**WORK ORDER**
Copy the data from the line that contains "This screenshot has height=2576, width=93." to its last line, exactly, including both of those lines and leaving out everything before.
======== GIVEN INFORMATION ========
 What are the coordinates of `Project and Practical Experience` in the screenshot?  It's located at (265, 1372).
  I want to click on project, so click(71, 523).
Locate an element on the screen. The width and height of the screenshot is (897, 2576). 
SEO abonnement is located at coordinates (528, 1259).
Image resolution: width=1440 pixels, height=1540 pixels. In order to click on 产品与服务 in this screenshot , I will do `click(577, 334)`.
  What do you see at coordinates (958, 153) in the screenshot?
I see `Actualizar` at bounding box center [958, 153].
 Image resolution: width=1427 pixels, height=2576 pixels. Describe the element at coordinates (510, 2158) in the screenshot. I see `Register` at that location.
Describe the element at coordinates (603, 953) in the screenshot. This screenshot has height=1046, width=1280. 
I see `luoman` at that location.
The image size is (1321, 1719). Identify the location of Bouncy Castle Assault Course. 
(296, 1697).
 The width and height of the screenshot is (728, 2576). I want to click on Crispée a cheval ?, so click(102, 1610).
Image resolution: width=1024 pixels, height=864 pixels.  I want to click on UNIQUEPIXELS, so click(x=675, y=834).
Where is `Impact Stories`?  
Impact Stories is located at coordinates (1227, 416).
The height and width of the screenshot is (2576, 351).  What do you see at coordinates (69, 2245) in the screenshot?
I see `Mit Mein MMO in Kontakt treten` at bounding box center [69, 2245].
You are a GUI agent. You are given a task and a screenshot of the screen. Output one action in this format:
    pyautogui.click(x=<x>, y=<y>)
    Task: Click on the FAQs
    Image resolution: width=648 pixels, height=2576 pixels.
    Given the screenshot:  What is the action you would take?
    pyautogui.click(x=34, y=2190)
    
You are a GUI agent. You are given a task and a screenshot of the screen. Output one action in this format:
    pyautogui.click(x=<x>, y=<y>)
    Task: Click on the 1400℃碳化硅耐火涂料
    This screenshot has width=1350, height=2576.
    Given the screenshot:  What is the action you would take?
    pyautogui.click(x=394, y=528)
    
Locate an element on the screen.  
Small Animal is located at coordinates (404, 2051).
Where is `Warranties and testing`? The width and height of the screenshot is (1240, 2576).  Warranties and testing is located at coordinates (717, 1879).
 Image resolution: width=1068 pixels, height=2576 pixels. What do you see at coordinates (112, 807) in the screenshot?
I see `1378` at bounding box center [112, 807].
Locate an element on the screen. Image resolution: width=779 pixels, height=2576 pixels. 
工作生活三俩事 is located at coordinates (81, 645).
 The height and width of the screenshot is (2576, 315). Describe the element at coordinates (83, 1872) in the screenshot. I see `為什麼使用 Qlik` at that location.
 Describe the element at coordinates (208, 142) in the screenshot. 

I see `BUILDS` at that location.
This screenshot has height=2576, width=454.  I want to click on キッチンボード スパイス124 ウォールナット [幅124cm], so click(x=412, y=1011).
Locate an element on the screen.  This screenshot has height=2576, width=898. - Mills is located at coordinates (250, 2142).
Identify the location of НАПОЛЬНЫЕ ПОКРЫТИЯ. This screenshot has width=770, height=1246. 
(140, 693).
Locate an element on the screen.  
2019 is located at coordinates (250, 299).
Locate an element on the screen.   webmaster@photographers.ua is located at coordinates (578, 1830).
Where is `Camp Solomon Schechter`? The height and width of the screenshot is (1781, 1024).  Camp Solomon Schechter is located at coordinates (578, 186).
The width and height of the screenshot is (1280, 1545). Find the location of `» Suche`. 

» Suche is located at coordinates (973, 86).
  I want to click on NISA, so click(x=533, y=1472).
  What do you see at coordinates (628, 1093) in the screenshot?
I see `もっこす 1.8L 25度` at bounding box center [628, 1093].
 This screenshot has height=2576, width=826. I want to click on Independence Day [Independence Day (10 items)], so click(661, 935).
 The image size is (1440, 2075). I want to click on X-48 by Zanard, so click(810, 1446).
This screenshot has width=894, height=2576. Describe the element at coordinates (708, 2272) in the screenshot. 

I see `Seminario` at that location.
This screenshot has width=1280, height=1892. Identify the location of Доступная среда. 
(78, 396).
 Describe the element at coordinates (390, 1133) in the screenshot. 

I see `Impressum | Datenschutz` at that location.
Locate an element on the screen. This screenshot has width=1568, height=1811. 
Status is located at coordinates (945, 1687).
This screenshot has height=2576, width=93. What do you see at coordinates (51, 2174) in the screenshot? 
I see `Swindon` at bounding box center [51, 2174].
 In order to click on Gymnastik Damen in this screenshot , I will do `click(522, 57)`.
========
**EXERCISE RESULT**
This screenshot has height=2576, width=93. What do you see at coordinates (51, 2174) in the screenshot? 
I see `Swindon` at bounding box center [51, 2174].
 In order to click on Gymnastik Damen in this screenshot , I will do `click(522, 57)`.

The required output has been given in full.